◆ Task to complete
Reproduce every line below exactly as written; do not include the images.

◆ Input for this task
= = = =
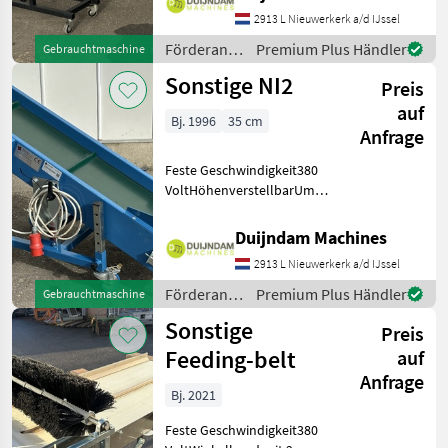
Position)Weitere
2913 L Nieuwerkerk a/d IJssel
Informationen oder eine
vollständige Angebot?
Förderanlagen
Premium Plus Händler
Gebrauchtmaschine
Fragen Sie das
/ Sonstige
Sonstige NI2
Preis
auf
Bj. 1996
35 cm
Anfrage
Feste Geschwindigkeit380
VoltHöhenverstellbarUm
45 Grad neigbar (auf den
Fotos in der maximalen
Duijndam Machines
Position)Weitere
2913 L Nieuwerkerk a/d IJssel
Informationen oder eine
vollständige Angebot?
Förderanlagen
Premium Plus Händler
Gebrauchtmaschine
Fragen
/ Sonstige
Sonstige
Preis
Feeding-belt
auf
Anfrage
Bj. 2021
Feste Geschwindigkeit380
= = = =
◆ Solution
Position)Weitere
2913 L Nieuwerkerk a/d IJssel
Informationen oder eine
vollständige Angebot?
Förderanlagen
Premium Plus Händler
Gebrauchtmaschine
Fragen Sie das
/ Sonstige
Sonstige NI2
Preis
auf
Bj. 1996
35 cm
Anfrage
Feste Geschwindigkeit380
VoltHöhenverstellbarUm
45 Grad neigbar (auf den
Fotos in der maximalen
Duijndam Machines
Position)Weitere
2913 L Nieuwerkerk a/d IJssel
Informationen oder eine
vollständige Angebot?
Förderanlagen
Premium Plus Händler
Gebrauchtmaschine
Fragen
/ Sonstige
Sonstige
Preis
Feeding-belt
auf
Anfrage
Bj. 2021
Feste Geschwindigkeit380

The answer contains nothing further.